Problem statement: Every line of the records below that holds the word "خرید" belongs in the answer.

· · · · ·

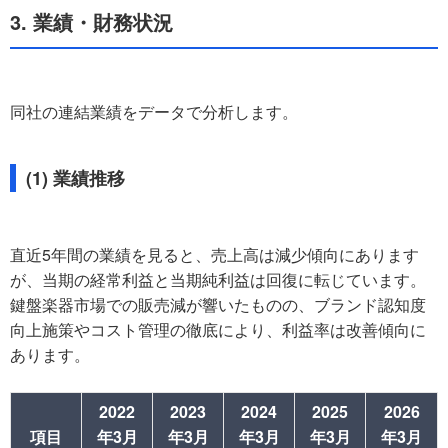
3. 業績・財務状況
同社の連結業績をデータで分析します。
(1) 業績推移
直近5年間の業績を見ると、売上高は減少傾向にあります
が、当期の経常利益と当期純利益は回復に転じています。
鍵盤楽器市場での販売減が響いたものの、ブランド認知度
向上施策やコスト管理の徹底により、利益率は改善傾向に
あります。
2022
2023
2024
2025
2026
項目
年3月
年3月
年3月
年3月
年3月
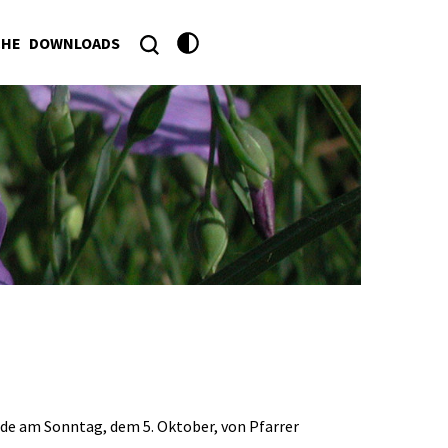
CHE
DOWNLOADS
de am Sonntag, dem 5. Oktober, von Pfarrer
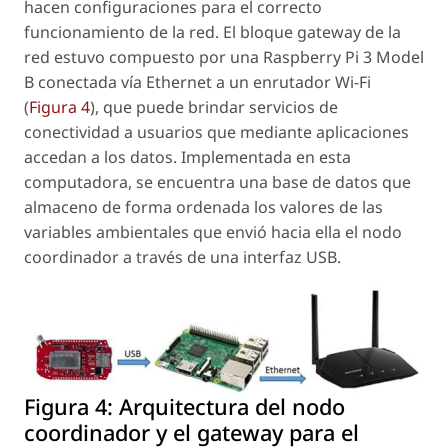
hacen configuraciones para el correcto
funcionamiento de la red. El bloque
gateway
de la
red estuvo compuesto por una Raspberry Pi 3 Model
B conectada vía Ethernet a un enrutador Wi-Fi
(
Figura 4
), que puede brindar servicios de
conectividad a usuarios que mediante aplicaciones
accedan a los datos. Implementada en esta
computadora, se encuentra una base de datos que
almaceno de forma ordenada los valores de las
variables ambientales que envió hacia ella el nodo
coordinador a través de una interfaz USB.
Figura 4:
Arquitectura del nodo
coordinador y el gateway para el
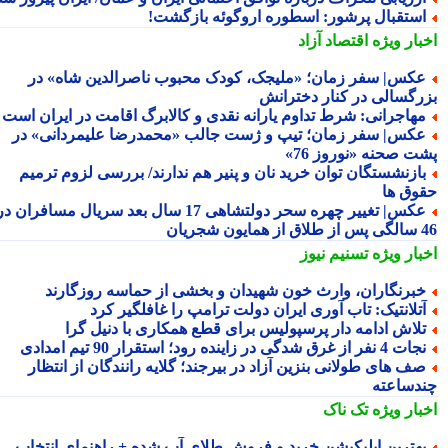
ستقبال پرشور: اسطوره اروگوئه بازگشت!
بار ویژه
اقتصاد آزاد
کس| سفر زمان؛ «ملیجک، کودک محبوب ناصرالدین شاه» در
رگسالی در کنار دخترانش
هاجرانی: شرط تداوم یارانه نقدی و کالابرگ اقامت در ایران است
کس| سفر زمان؛ تیپ و ژست جالب «محمدرضا علیمردانی» در
ت صحنه «نوروز 76»
ازنشستگان توان خرید نان و پنیر هم ندارند/ بررسی لزوم ترمیم
وق ها
عکس| تغییر چهره سحر دولتشاهی 17 سال بعد سریال مسافران در
شجریان
بار ویژه
تسنیم نیوز
برنگاران، وارث خون شهیدان و بخشی از حماسه روزگارند
تلانتیک: تاب آوری ایران دولت ترامپ را غافلگیر کرد
لاش ادامه دار پرسپولیس برای قطع همکاری با دنیل گرا
 4 نفر از غرق شدگی در زاینده رود؛ استقرار 90 تیم امدادی
ف های طولانی بنزین آزاد در بیرجند؛ گلایه رانندگان از انتظار
دساعته
بار ویژه
تک ناک
هترین اپلیکیشن خرید و فروش طلای آب شده + راهنمای انتخاب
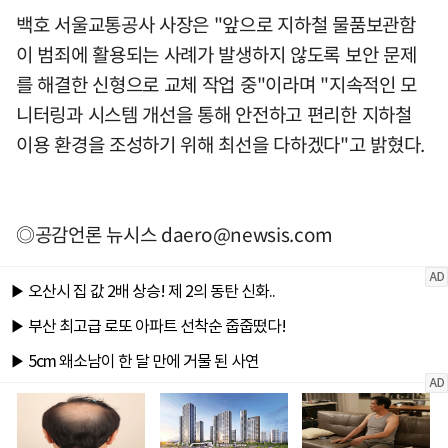
백호 서울교통공사 사장은 "앞으로 지하철 물품보관함
이 범죄에 활용되는 사례가 발생하지 않도록 보안 문제
를 해결한 신형으로 교체 작업 중"이라며 "지속적인 모
니터링과 시스템 개선을 통해 안전하고 편리한 지하철
이용 환경을 조성하기 위해 최선을 다하겠다"고 밝혔다.
◎공감언론 뉴시스
daero@newsis.com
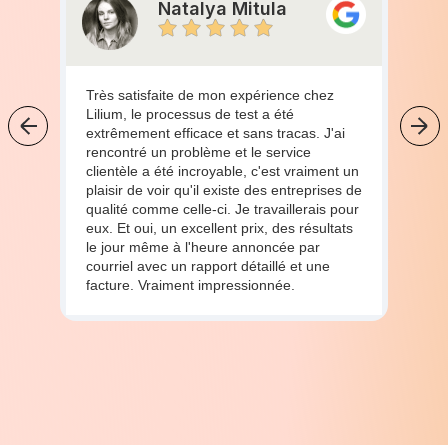
Natalya Mitula
Très satisfaite de mon expérience chez
Lilium, le processus de test a été
extrêmement efficace et sans tracas. J'ai
rencontré un problème et le service
clientèle a été incroyable, c'est vraiment un
plaisir de voir qu'il existe des entreprises de
qualité comme celle-ci. Je travaillerais pour
eux. Et oui, un excellent prix, des résultats
le jour même à l'heure annoncée par
courriel avec un rapport détaillé et une
facture. Vraiment impressionnée.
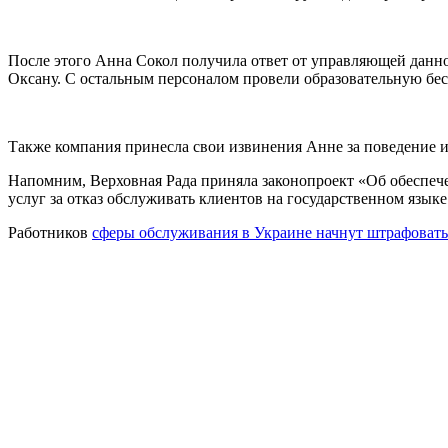
После этого Анна Сокол получила ответ от управляющей данно
Оксану. С остальным персоналом провели образовательную бес
Также компания принесла свои извинения Анне за поведение и
Напомним, Верховная Рада приняла законопроект «Об обеспече
услуг за отказ обслуживать клиентов на государственном языке
Работников
сферы обслуживания в Украине начнут штрафовать 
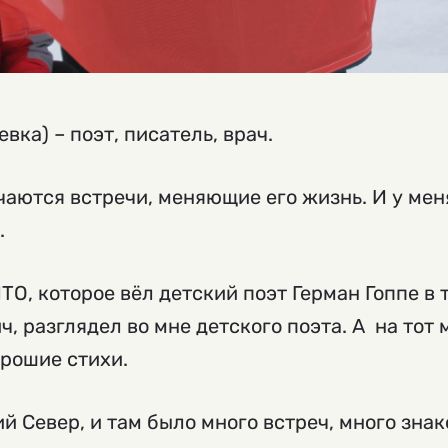
вка) – поэт, писатель, врач.
чаются встречи, меняющие его жизнь. И у меня
.
ИТО, которое вёл детский поэт Герман Гоппе в
ч, разглядел во мне детского поэта. А на тот
орошие стихи.
й Север, и там было много встреч, много знак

· · · · ·

Result:
ازنشستگان توان خرید نان و پنیر هم ندارند/ بررسی لزوم ترمیم
هترین اپلیکیشن خرید و فروش طلای آب شده + راهنمای انتخاب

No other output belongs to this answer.